L’intervento è stato variato in corso d’opera grazie al ribasso d’asta aggiungendo ulteriori opere ed è costato 250mila euro. Altri saranno completati nei prossimi mesi, uno a Teramo in via Adamoli
BASCIANO. È stato chiuso ufficialmente ieri il primo cantiere post-sisma 2016 dell’Ater di Teramo. Si sono, infatti, conclusi i lavori di miglioramento sismico e di rafforzamento che hanno interessato la palazzina in via Nicola Di Giuseppe 5/A, dove vivevano sei famiglie, e sono costati 250mila euro. Nel pomeriggio la presidente dell’Azienda per l’edilizia residenziale Maria Ceci, unitamente ai tecnici, alle imprese coinvolte e a un delegato del sindaco di Basciano ha celebrato la chiusura del cantiere: ora le abitazioni possono essere riconsegnate alle sei famiglie, «che potranno usufruire», dichiara Maria Ceci, «di una casa più sicura dal punto di vista sismico, ma anche più efficientata dal punto di vista energetico».
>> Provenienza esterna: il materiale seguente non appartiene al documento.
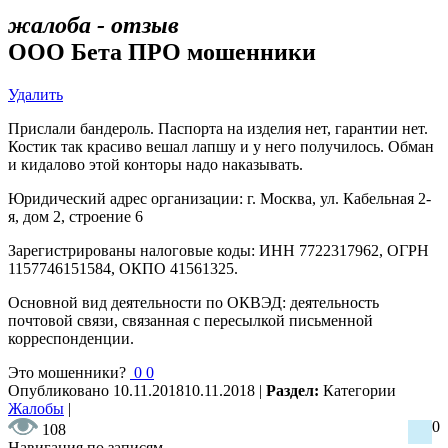
жалоба - отзыв
ООО Бета ПРО мошенники
Удалить
Прислали бандероль. Паспорта на изделия нет, гарантии нет.
Костик так красиво вешал лапшу и у него получилось. Обман
и кидалово этой конторы надо наказывать.
Юридический адрес организации: г. Москва, ул. Кабельная 2-
я, дом 2, строение 6
Зарегистрированы налоговые коды: ИНН 7722317962, ОГРН
1157746151584, ОКПО 41561325.
Основной вид деятельности по ОКВЭД: деятельность
почтовой связи, связанная с пересылкой письменной
корреспонденции.
Это мошенники?
0
0
Опубликовано
10.11.2018
10.11.2018
|
Раздел:
Категории
Жалобы
|
0
108
Навигация по записям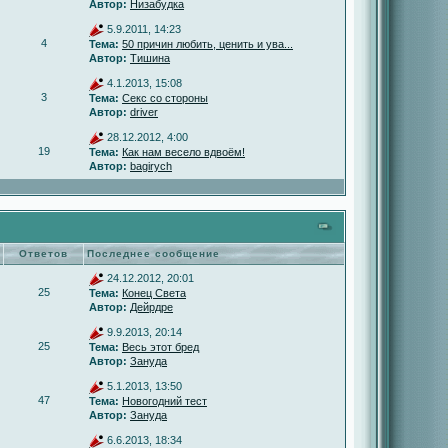
Автор:
Низабудка
5.9.2011, 14:23
4
Тема:
50 причин любить, ценить и ува...
Автор:
Тишина
4.1.2013, 15:08
3
Тема:
Секс со стороны
Автор:
driver
28.12.2012, 4:00
19
Тема:
Как нам весело вдвоём!
Автор:
bagirych
Ответов
Последнее сообщение
24.12.2012, 20:01
25
Тема:
Конец Света
Автор:
Дейрдре
9.9.2013, 20:14
25
Тема:
Весь этот бред
Автор:
Зануда
5.1.2013, 13:50
47
Тема:
Новогодний тест
Автор:
Зануда
6.6.2013, 18:34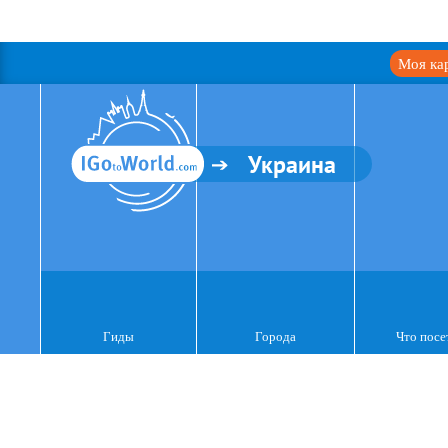
Моя ка
Украина
Гиды
Города
Что посе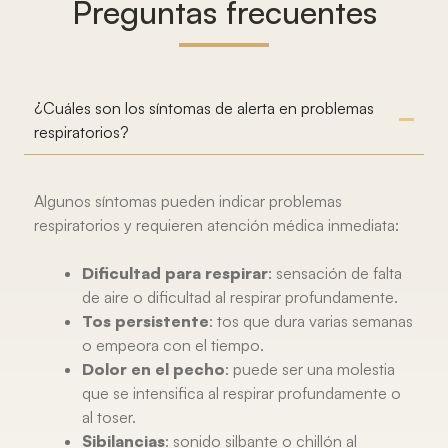
Preguntas frecuentes
¿Cuáles son los síntomas de alerta en problemas
respiratorios?
Algunos síntomas pueden indicar problemas
respiratorios y requieren atención médica inmediata:
Dificultad para respirar
: sensación de falta
de aire o dificultad al respirar profundamente.
Tos persistente
: tos que dura varias semanas
o empeora con el tiempo.
Dolor en el pecho
: puede ser una molestia
que se intensifica al respirar profundamente o
al toser.
Sibilancias
: sonido silbante o chillón al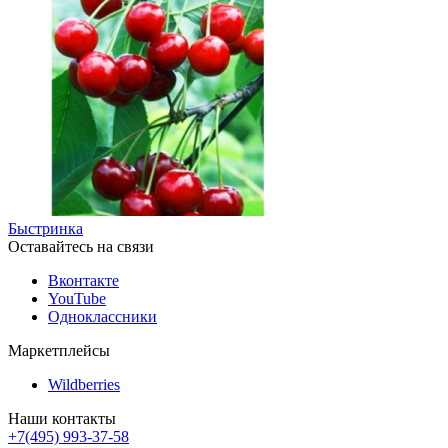
Быстринка
Оставайтесь на связи
Вконтакте
YouTube
Одноклассники
Маркетплейсы
Wildberries
Наши контакты
+7(495) 993-37-58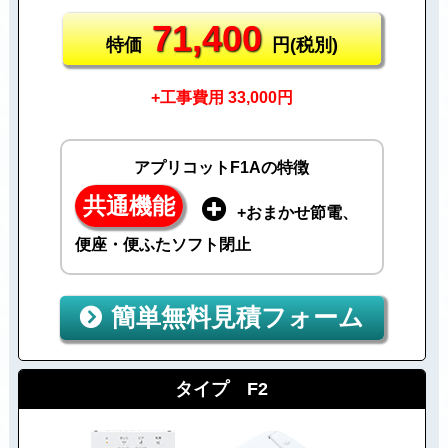
71,400
特価
円(税別)
+工事費用 33,000円
アプリコットF1Aの特徴
共通機能
+おまかせ節電、
便座・便ふたソフト閉止
簡単無料見積フォーム
タイプ F2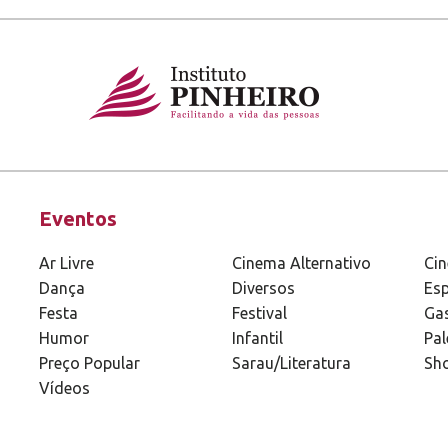
Eventos
Ar Livre
Cinema Alternativo
Ci
Dança
Diversos
Esp
Festa
Festival
Ga
Humor
Infantil
Pal
Preço Popular
Sarau/Literatura
Sh
Vídeos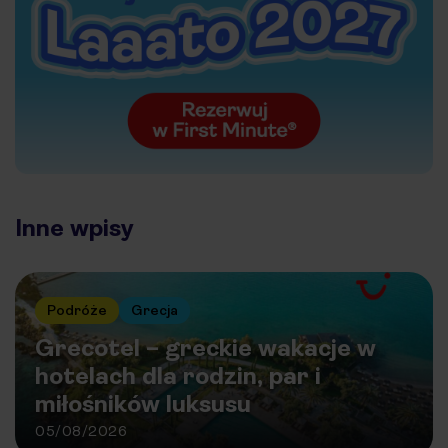
Inne wpisy
Podróże
Grecja
Grecotel – greckie wakacje w
hotelach dla rodzin, par i
miłośników luksusu
05/08/2026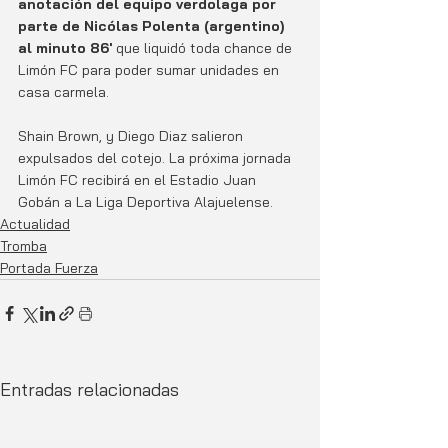
anotación del equipo verdolaga por 
parte de Nicólas Polenta (argentino) 
al minuto 86'
 que liquidó toda chance de 
Limón FC para poder sumar unidades en 
casa carmela.
Shain Brown, y Diego Diaz salieron 
expulsados del cotejo. La próxima jornada 
Limón FC recibirá en el Estadio Juan 
Gobán a La Liga Deportiva Alajuelense.
Actualidad
Tromba
Portada Fuerza
Entradas relacionadas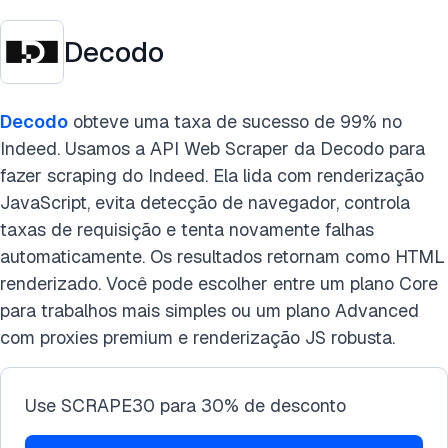
Decodo
Decodo
obteve uma taxa de sucesso de 99% no
Indeed. Usamos a API Web Scraper da Decodo para
fazer scraping do Indeed. Ela lida com renderização
JavaScript, evita detecção de navegador, controla
taxas de requisição e tenta novamente falhas
automaticamente. Os resultados retornam como HTML
renderizado. Você pode escolher entre um plano Core
para trabalhos mais simples ou um plano Advanced
com proxies premium e renderização JS robusta.
Use SCRAPE30 para 30% de desconto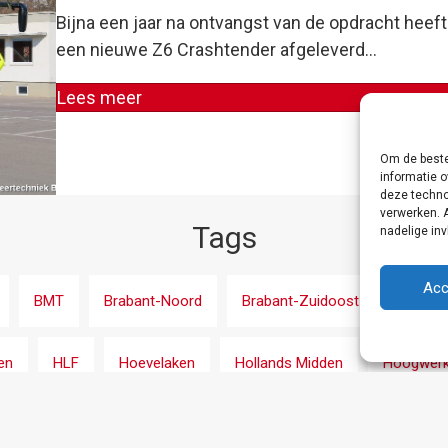
Bijna een jaar na ontvangst van de opdracht heef
een nieuwe Z6 Crashtender afgeleverd…
Lees meer
Om de beste
informatie o
deze techno
verwerken. 
Tags
nadelige in
Acc
BMT
Brabant-Noord
Brabant-Zuidoost
CCFM
en
HLF
Hoevelaken
Hollands Midden
Hoogwerk
gem
Limburg-Noord
Luchthaven
MAN
Noord- en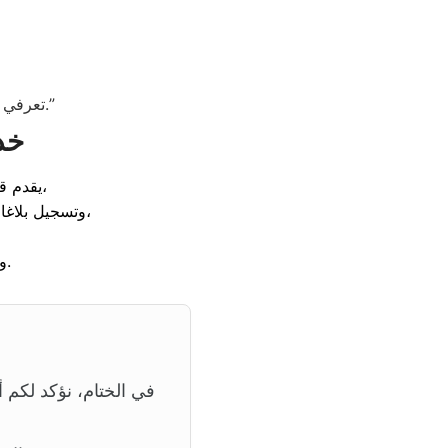
بقطع غيار أصلية.”
تعرفي 
خدمة عملاء توكيل صيانة يونيفرسال مدينة نصر
دعماً متواصلاً على مدار الساعة لخدمتكِ،
يقدم 
وتسجيل بلاغات الأعطال بكل سهولة. يساعدكِ فريقنا بتقديم إرشادات فورية لحل المشاكل البسيطة،
ومتابعة كفاءة تشغيل الأجهزة بعد التصليح لضمان رضاكِ التام وأمان منزلكِ.
في الختام، نؤكد لكم أ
Grazie al ribasso d’asta, infatti, che ha visto l’aggiudicazione della gara con un risparmio del 18% sullo stanziamento previsto, la presidente Ceci ha potuto valutare prima e sottoporre poi all’approvazione del consiglio di amministrazione una variante che, dice ancora, ha consentito la realizzazione di opere di miglioramento energetico non previste nel progetto originario, quali l’isolamento del calpestio del sottotetto, l’isolamento del porticato, il completamento del cappotto sull’intero edificio e la sostituzione di generatori di calore con caldaie singole a condensazione. Con la stessa variante sono stati anche implementati i perfori di ancoraggio, migliorando ulteriormente la resistenza sismica.
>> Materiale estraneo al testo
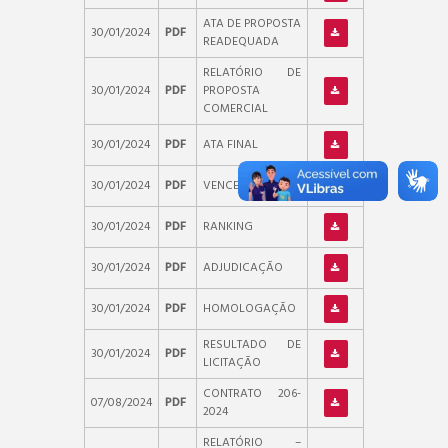
ATA DE PROPOSTA
30/01/2024
PDF
READEQUADA
RELATÓRIO DE
30/01/2024
PDF
PROPOSTA
COMERCIAL
30/01/2024
PDF
ATA FINAL
30/01/2024
PDF
VENCEDORES
30/01/2024
PDF
RANKING
30/01/2024
PDF
ADJUDICAÇÃO
30/01/2024
PDF
HOMOLOGAÇÃO
RESULTADO DE
30/01/2024
PDF
LICITAÇÃO
CONTRATO 206-
07/08/2024
PDF
2024
RELATÓRIO –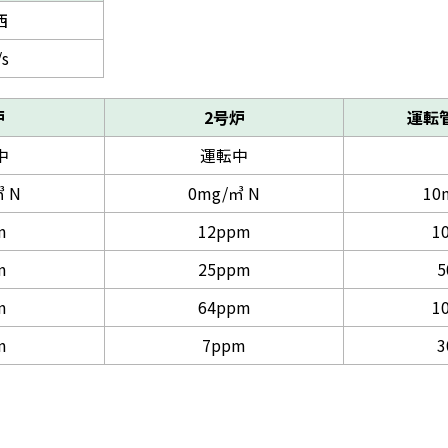
西
/s
炉
2号炉
運転
中
運転中
 N
0mg/㎥ N
10
m
12ppm
1
m
25ppm
5
m
64ppm
1
m
7ppm
3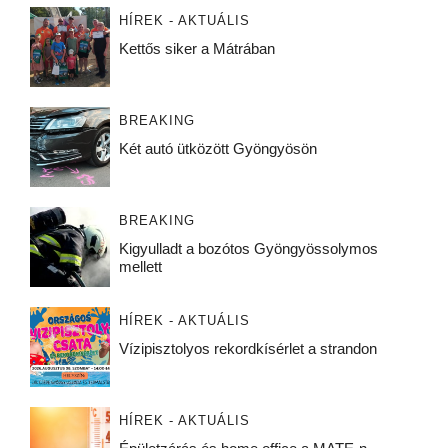
HÍREK - AKTUÁLIS
Kettős siker a Mátrában
BREAKING
Két autó ütközött Gyöngyösön
BREAKING
Kigyulladt a bozótos Gyöngyössolymos
mellett
HÍREK - AKTUÁLIS
Vízipisztolyos rekordkísérlet a strandon
HÍREK - AKTUÁLIS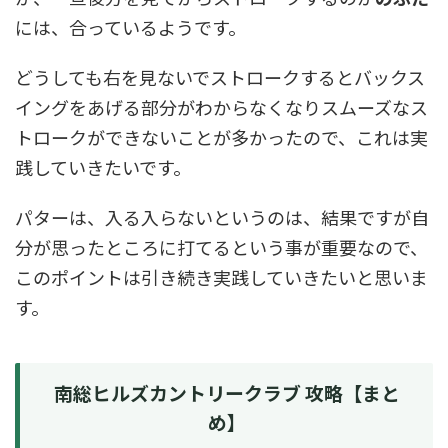
には、合っているようです。
どうしても右を見ないでストロークするとバックス
イングをあげる部分がわからなくなりスムーズなス
トロークができないことが多かったので、これは実
践していきたいです。
パターは、入る入らないというのは、結果ですが自
分が思ったところに打てるという事が重要なので、
このポイントは引き続き実践していきたいと思いま
す。
南総ヒルズカントリークラブ 攻略【まと
め】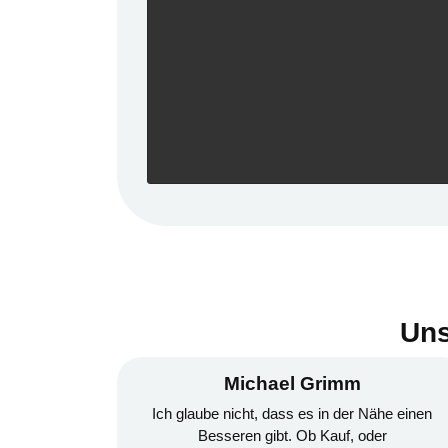
Uns
Michael Grimm
An
h glaube nicht, dass es in der Nähe einen
Ich war heu
Besseren gibt. Ob Kauf, oder
diesem Händle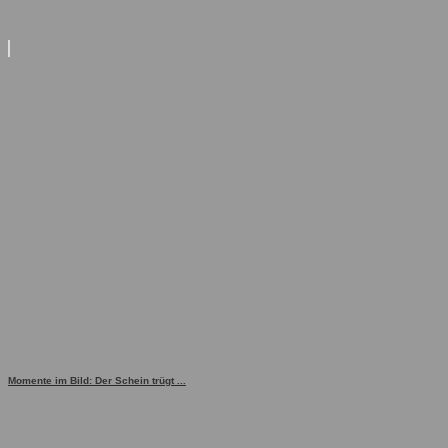
Momente im Bild: Der Schein trügt ...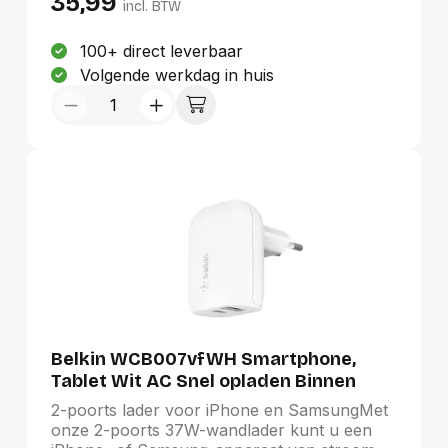
35,99
incl. BTW
100+ direct leverbaar
Volgende werkdag in huis
Belkin WCB007vfWH Smartphone,
Tablet Wit AC Snel opladen Binnen
2-poorts lader voor iPhone en SamsungMet
onze 2-poorts 37W-wandlader kunt u een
«È un giorno di felicità, per l’Ater e per il Comune», spiega Maria Ceci, «perché il poter chiudere un cantiere del sisma 2016 e riconsegnare alle famiglie i luoghi del loro abitare più sicuri e più performanti dal punto di vista energetico segna l’attimo conclusivo di un percorso che è stato per quelle famiglie di attesa e disagio e per noi di impegno. Quei due percorsi oggi confluiscono in un nuovo inizio per sei famiglie che potranno continuare a vivere nella loro casa resa più sicura e confortevole».
Altri cantieri Ater nei quali il progetto è stato implementato con il Superbonus saranno conclusi nei prossimi mesi in diversi comuni. A Teramo il primo sarà quello di via Adamoli a Colleatterrato.(d.v.)